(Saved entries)
......

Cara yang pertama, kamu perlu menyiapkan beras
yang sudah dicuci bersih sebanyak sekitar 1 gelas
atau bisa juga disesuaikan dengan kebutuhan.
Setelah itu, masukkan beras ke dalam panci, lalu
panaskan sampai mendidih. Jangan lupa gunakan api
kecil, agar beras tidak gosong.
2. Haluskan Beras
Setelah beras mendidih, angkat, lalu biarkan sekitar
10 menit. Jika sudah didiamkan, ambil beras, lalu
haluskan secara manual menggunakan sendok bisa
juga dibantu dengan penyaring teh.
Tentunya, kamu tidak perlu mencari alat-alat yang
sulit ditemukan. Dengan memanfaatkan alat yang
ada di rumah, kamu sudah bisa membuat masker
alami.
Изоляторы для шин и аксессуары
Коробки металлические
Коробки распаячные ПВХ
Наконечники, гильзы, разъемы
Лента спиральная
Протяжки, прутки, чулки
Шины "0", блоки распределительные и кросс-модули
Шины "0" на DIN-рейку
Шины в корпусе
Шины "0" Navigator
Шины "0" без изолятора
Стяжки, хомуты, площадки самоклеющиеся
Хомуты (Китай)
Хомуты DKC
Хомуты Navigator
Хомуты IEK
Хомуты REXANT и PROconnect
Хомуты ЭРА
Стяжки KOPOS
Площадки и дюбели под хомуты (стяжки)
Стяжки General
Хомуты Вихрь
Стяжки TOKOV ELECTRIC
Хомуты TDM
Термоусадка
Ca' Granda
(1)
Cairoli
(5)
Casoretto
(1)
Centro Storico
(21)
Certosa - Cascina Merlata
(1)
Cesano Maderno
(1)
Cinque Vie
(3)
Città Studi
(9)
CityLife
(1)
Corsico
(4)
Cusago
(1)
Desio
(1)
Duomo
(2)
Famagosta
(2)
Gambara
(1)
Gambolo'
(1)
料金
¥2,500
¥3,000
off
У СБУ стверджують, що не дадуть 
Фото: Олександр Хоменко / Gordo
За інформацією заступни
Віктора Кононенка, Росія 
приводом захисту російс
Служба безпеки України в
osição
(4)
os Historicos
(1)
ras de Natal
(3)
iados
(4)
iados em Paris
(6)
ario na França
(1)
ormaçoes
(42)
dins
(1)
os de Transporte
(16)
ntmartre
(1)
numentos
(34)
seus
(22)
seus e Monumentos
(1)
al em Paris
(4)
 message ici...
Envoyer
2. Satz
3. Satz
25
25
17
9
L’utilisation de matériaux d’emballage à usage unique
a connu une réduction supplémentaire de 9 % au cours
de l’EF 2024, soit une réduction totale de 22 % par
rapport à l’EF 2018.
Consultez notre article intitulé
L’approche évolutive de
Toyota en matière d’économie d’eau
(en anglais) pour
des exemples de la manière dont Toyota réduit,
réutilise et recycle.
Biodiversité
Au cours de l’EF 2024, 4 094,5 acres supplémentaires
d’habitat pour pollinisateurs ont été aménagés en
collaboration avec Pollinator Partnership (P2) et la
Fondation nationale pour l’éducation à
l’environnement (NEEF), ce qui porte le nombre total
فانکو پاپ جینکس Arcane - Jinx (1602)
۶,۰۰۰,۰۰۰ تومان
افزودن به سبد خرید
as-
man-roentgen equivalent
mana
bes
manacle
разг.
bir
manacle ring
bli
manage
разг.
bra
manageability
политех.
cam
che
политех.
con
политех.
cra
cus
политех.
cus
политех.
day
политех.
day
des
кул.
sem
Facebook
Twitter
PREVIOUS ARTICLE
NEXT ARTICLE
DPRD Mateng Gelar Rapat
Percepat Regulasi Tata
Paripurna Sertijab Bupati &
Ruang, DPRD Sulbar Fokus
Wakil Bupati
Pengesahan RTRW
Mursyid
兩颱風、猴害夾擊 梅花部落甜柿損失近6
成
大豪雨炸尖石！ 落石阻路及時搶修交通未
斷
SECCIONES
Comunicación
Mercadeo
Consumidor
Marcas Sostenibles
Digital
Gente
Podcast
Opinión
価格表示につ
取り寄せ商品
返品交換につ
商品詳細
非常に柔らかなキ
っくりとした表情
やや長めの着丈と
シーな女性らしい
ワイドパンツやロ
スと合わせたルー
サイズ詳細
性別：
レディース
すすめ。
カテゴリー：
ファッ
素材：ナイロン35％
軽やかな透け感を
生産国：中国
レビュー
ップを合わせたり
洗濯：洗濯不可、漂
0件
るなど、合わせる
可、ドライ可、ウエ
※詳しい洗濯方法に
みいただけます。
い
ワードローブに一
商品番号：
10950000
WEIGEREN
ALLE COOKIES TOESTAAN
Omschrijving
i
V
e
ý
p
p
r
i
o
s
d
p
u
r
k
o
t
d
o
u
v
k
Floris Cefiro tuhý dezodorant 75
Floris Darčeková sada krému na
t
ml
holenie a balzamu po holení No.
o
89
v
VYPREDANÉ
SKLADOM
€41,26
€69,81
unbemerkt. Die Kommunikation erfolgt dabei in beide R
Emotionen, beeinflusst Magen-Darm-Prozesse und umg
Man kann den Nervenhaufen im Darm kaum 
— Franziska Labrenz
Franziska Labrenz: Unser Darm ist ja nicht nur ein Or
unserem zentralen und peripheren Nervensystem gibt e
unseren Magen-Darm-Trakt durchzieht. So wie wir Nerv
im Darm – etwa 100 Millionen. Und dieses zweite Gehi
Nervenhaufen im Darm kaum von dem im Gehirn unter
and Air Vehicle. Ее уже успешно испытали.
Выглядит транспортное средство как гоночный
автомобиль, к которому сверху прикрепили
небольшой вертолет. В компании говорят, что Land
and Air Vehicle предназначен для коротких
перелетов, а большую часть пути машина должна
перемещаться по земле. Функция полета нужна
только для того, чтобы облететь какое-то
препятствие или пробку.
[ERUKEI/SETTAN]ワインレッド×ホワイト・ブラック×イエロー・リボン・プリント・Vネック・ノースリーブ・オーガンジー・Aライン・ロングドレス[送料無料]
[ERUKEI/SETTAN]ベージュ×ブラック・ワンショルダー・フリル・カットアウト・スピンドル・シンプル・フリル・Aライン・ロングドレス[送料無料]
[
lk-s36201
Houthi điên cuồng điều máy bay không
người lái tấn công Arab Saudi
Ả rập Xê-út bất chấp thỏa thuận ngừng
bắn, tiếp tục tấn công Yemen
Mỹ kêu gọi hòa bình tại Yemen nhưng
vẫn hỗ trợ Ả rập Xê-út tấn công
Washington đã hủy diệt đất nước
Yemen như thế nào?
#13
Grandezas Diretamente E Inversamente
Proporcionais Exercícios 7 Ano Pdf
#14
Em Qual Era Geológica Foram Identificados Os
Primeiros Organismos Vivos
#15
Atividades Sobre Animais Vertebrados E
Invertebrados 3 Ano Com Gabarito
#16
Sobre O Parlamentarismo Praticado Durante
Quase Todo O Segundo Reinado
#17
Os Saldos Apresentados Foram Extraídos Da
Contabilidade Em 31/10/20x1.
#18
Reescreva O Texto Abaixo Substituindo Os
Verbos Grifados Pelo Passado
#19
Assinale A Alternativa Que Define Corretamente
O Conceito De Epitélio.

......

__What the task asks__. For each line above that contains the word "Darm", give the line as it is written.

__Result__.
Emotionen, beeinflusst Magen-Darm-Prozesse und umg
Man kann den Nervenhaufen im Darm kaum 
Franziska Labrenz: Unser Darm ist ja nicht nur ein Or
unseren Magen-Darm-Trakt durchzieht. So wie wir Nerv
im Darm – etwa 100 Millionen. Und dieses zweite Gehi
Nervenhaufen im Darm kaum von dem im Gehirn unter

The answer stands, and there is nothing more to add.